Working with a mortgage broker can help make all that easy, but how do you know you’ve chosen the right one to partner with? A great mortgage broker will be like your fairy godmother. A not-so-good one, more like an evil stepsister. 

A broker is there to hunt the mortgage market for the best deals, while saving time on forms. They advise on everything there is to know about taking out a mortgage and the house-buying process, as well as KiwiSaver withdrawals and grants. They should also be knowledgeable about each lender, their criteria, and give great advice on which one will suit different financial situations. So that’s what they should be doing.

We’ve put together a list of the top five things mortgage brokers shouldn’t be doing if they know their stuff. This means you can make an informed decision about which broker is right for you.

They give commission back to the bank

To get a deal across the line, some mortgage brokers will hand some of their hard-earned commission back to the bank. While this may seem awesome in the short-term, it’s a sign your mortgage broker isn’t offering sound advice and is potentially compromising your long-term position. A great mortgage broker shouldn’t need to do it – their skill in brokering deals should be enough.

They pay for referrals 

Interest rates change, and the housing market in NZ is uncertain at the moment. Do you lock in five-year fixed term, or go for a floating rate? A mortgage broker has one job: to find you the best deal. Brokers know who offers what deals right now, and can predict interest rate changes, OCR increases and what the housing market is going to do. 

This one’s really a no-brainer. Good relationships are built on trust and rapport from hard work and great communication skills. 

Great mortgage brokers shouldn’t have to pay for referrals. If they’re good at what they do, there should never be any need for money to exchange hands.  

They always want you to move banks

If you’ve recently made the shift to self-employment – less than 12 months – consider approaching a non-bank lender. Several non-bank lenders offer more flexibility in the way they assess income. A low-doc (low-documentation) home loan might only need six months’ worth of bank statements rather than a bank’s two-year policy. These lenders may require less documentation, but the trade-off is that you’ll pay slightly higher interest rates and fees. They’re a good way to get into a home, until you have enough financial history to approach the banks. A mortgage broker will be able to advise you on which non-lenders will suit you best.

Great mortgage brokers think and play the long-term game.
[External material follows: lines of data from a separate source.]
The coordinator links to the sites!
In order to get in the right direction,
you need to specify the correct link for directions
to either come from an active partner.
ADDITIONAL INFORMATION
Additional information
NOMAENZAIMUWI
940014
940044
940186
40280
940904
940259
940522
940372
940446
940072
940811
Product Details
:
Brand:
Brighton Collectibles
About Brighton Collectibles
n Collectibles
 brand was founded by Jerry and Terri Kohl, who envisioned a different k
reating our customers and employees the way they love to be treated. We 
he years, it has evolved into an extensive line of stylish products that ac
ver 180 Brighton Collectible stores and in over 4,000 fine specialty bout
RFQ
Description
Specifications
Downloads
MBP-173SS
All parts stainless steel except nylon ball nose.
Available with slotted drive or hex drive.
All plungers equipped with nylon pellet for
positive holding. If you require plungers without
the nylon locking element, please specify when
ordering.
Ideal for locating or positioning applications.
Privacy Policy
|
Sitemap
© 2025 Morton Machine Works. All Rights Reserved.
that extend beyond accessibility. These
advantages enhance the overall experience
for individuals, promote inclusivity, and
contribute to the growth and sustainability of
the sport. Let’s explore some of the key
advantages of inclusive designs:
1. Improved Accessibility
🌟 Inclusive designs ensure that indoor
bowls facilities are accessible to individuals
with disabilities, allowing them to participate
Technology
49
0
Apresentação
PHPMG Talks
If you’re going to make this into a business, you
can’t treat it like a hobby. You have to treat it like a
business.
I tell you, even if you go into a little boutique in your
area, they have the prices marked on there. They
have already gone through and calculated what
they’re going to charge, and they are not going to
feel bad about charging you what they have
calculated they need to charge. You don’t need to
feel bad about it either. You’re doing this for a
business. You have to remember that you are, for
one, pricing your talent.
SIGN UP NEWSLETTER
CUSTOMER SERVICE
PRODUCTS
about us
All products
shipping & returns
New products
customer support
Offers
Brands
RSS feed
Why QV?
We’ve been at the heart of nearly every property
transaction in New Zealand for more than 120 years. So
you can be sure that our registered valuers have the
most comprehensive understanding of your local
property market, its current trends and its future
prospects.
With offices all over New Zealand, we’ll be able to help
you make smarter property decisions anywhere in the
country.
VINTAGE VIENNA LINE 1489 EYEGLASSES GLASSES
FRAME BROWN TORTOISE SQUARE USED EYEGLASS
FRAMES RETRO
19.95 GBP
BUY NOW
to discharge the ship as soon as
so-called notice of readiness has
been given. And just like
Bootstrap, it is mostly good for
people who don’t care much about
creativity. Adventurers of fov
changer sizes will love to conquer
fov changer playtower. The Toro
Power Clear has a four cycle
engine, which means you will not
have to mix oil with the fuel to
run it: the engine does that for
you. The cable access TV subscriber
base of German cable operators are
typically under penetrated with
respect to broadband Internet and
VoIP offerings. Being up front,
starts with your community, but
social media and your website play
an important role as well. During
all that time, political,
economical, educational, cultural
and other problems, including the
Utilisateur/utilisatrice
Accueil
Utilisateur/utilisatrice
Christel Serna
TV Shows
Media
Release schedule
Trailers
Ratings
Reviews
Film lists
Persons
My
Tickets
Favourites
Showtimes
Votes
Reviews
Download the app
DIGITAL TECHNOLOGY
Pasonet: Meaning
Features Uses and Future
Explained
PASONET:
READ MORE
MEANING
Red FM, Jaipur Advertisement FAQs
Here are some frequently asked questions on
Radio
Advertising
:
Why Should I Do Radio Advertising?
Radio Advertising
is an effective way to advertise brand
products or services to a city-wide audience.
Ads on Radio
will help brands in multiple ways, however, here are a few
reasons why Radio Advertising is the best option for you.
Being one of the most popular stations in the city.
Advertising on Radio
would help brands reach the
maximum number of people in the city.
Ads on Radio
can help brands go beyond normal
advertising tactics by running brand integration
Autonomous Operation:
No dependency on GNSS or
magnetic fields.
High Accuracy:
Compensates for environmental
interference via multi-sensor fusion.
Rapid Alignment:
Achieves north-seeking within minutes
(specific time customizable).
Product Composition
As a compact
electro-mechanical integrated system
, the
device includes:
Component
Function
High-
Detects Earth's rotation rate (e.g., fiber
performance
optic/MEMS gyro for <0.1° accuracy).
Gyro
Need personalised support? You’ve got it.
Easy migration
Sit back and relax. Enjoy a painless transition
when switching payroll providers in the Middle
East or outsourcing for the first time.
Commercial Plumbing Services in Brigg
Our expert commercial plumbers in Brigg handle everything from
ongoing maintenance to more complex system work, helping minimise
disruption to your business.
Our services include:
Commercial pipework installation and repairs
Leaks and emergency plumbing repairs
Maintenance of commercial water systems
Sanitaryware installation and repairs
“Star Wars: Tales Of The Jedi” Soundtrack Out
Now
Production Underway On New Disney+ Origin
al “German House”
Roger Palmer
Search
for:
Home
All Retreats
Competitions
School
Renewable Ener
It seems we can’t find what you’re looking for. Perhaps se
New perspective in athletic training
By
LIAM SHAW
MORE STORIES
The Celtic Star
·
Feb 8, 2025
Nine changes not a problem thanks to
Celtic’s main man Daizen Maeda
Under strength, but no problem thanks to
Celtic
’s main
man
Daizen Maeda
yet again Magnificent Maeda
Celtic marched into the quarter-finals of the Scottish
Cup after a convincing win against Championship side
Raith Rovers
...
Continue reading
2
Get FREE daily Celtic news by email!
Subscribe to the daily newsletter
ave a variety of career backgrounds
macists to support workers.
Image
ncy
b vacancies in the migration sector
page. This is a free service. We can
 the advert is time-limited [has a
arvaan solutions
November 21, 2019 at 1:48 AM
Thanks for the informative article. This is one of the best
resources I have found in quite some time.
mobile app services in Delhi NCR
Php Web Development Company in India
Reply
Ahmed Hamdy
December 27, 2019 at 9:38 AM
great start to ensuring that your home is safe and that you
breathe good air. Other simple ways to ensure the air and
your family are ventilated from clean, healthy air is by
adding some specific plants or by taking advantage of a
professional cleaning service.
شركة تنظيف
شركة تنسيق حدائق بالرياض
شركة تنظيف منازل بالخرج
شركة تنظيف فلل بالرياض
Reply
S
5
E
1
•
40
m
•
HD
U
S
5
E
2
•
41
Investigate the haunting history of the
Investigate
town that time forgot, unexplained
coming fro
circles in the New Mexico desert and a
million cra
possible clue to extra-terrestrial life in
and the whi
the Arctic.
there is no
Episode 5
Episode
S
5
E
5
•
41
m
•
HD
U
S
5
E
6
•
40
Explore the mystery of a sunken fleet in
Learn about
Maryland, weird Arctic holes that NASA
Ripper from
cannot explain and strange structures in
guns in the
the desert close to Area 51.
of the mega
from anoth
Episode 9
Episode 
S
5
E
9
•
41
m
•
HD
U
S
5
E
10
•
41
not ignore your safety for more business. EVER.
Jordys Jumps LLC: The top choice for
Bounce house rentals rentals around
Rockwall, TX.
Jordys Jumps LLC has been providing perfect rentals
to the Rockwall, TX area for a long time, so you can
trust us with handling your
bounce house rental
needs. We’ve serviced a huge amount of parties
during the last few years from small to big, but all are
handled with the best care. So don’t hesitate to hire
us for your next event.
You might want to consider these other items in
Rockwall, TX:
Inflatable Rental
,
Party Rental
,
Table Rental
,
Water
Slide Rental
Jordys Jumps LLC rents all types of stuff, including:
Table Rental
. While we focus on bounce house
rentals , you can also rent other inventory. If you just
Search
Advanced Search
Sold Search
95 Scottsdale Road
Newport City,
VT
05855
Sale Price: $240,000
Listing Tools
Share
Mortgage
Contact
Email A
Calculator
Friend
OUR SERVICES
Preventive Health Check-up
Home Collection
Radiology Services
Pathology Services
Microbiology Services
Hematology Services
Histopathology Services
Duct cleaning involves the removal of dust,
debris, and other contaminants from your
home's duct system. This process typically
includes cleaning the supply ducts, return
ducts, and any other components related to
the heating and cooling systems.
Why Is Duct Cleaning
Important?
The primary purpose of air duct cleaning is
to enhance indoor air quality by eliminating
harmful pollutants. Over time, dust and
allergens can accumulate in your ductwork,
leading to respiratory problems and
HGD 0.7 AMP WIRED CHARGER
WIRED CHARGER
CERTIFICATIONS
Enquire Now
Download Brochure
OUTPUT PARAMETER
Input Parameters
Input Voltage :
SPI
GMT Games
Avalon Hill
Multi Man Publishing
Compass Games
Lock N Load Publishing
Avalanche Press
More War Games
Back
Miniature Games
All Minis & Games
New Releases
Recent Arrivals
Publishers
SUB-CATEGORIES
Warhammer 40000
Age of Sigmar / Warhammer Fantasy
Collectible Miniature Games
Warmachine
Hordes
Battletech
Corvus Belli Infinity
When it comes to re-fixing a mortgage, one big red flag is a broker who always wants to move banks.

If a broker suggests moving banks, double check how much money they’re due to make from the shift – usually it’s between $4-$5,000 – because it’s a pretty good sign they’re chasing commission rather than the right deal for you. Whereas to re-fix your mortgage with your current bank, the commission for a broker is $150. 

That’s not to say shifting banks might not be a smart move. But any move should benefit you and your financial situation in the long run, not your broker.

They’re cagey about commission 

Another good sign a mortgage broker is advising you based on what’s right for you is how transparent they are with how much commission they’re entitled too from each lender.

Different lenders have different commission rates. When a broker advises you on your home loan options, they should also tell you how much commission they are expecting to get with each deal. This helps you judge whether your broker is steering you towards one bank over another because it’ll win them more money.  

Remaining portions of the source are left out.